Pteropelta gladiata commonly co-occurs with other species of the genus. In the Vormsi Stage in several Estonian localities its abundance shows strongly negative correlation with that of P. huberti (Fig. 5), which may suggest either niche competition or, more likely, different environmental preferences. Interestingly, P. huberti and P. kielanae have never been found together despite the obvious overlap in their ranges (Fig. 3). However, this may be due to the fact that none of the species is particularly abundant in preVormsi strata—altogether less than one hundred jaws have been recovered.

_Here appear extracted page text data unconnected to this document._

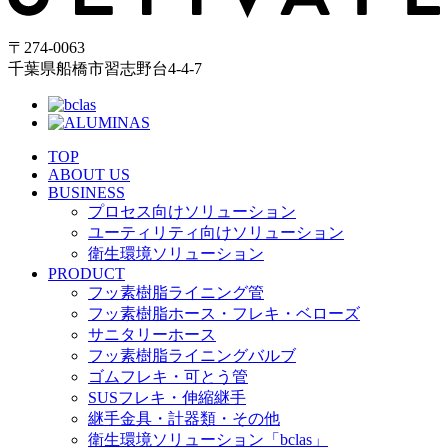
〒274-0063
千葉県船橋市習志野台4-4-7
TOP
ABOUT US
BUSINESS
プロセス向けソリューション
ユーティリティ向けソリューション
衛生環境ソリューション
PRODUCT
フッ素樹脂ライニング管
フッ素樹脂ホース・フレキ・ベローズ
サニタリーホース
フッ素樹脂ライニングバルブ
ゴムフレキ・可とう管
SUSフレキ・伸縮継手
継手金具・計器類・その他
衛生環境ソリューション「bclas」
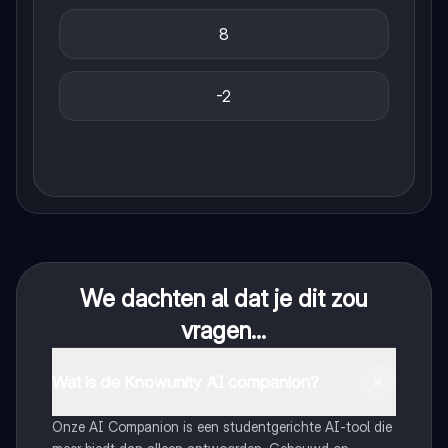
8
-2
We dachten al dat je dit zou
vragen...
Wat is de Knowunity AI companion?
Onze AI Companion is een studentgerichte AI-tool die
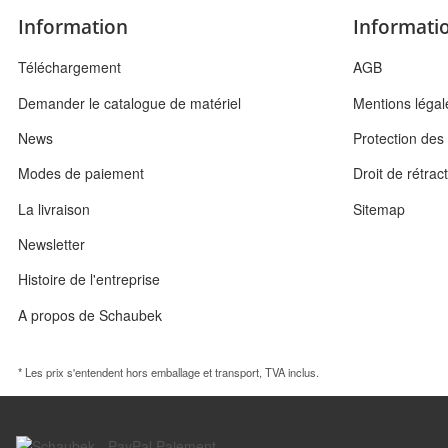
Information
Informatio
Téléchargement
AGB
Demander le catalogue de matériel
Mentions légal
News
Protection de
Modes de paiement
Droit de rétrac
La livraison
Sitemap
Newsletter
Histoire de l'entreprise
A propos de Schaubek
* Les prix s'entendent hors emballage et transport, TVA inclus.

Different polychaeturid species seem to have had somewhat different environmental preferences. P. gladiata and P. kielanae were most common in onshore settings such as those that were present in northern Estonia, being notably less abundant or missing in deeper shelf environments (Hints 2000). By contrast, the frequency maximum of P. huberti was restricted to the transitional facies belt between the shallow shelf settings and basinal facies (Estonian Shelf and Livonian Basin, respectively, according to Harris et al. 2004). In addition to the Estonian occurrences and a single find from the northern Gotland subsurface (Fig. 2Z), P. huberti was recovered in abundance from the Mielnik IG-1 borehole, NE Poland, some 700 km south of the Estonian localities. The bulk of the scolecodonts from that core were described by Szaniawski (1970), but the specimens assigned here to P. huberti were not (collection of Hubert Szaniawski at ZPAL studied in Warsaw by OH). According to Modlinski (1973), the Mielnik locality represents similar position on the palaeobasin transect as the Estonian localities. Moreover, Szaniawski's sample, representing the 1120–1126 m interval, that contains P. huberti, corresponds stratigraphically to the acme of the species as recorded in Estonia. Hints et al. (2007) reported that P. huberti is associated with certain shelly faunas, particularly the Hulterstadia brachiopod association, that also have restricted distribution within the palaeobasin.
The few specimens of Pteropelta sp. A thus far recovered from northern Estonia were derived from the mud-mound associated facies of the Vasalemma Formation. Similarly, the records from the considerably younger Pirgu Stage of subsurface of Gotland are related to mud-mounds (Eriksson and Hints 2009). The occurrence of Pteropelta sp. A thus indicates a preference for mound and reef environments.
We are indebted to Claes F. Bergman (Kristianstad University, Kristianstad, Sweden) and Hubert Szaniawski (ZPAL) for acting as reviewers and improving the manuscript. Hubert Szaniawski is thanked also for making the unpublished scolecodont collection from the Mielnik borehole available for study. Ali Kazemi and Mohammad Ghavidel-syooki (Tehran University, Tehran, Iran) are acknowledged for sharing information about scolecodonts from Iran. Jaak Nõlvak (GIT) is thanked for discussions on the stratigraphical background. This study is a contribution to IGCP Project 503 and was supported by the grants Nos 7674 and 7640 from the Estonian Science Foundation and by the Swedish Research Council.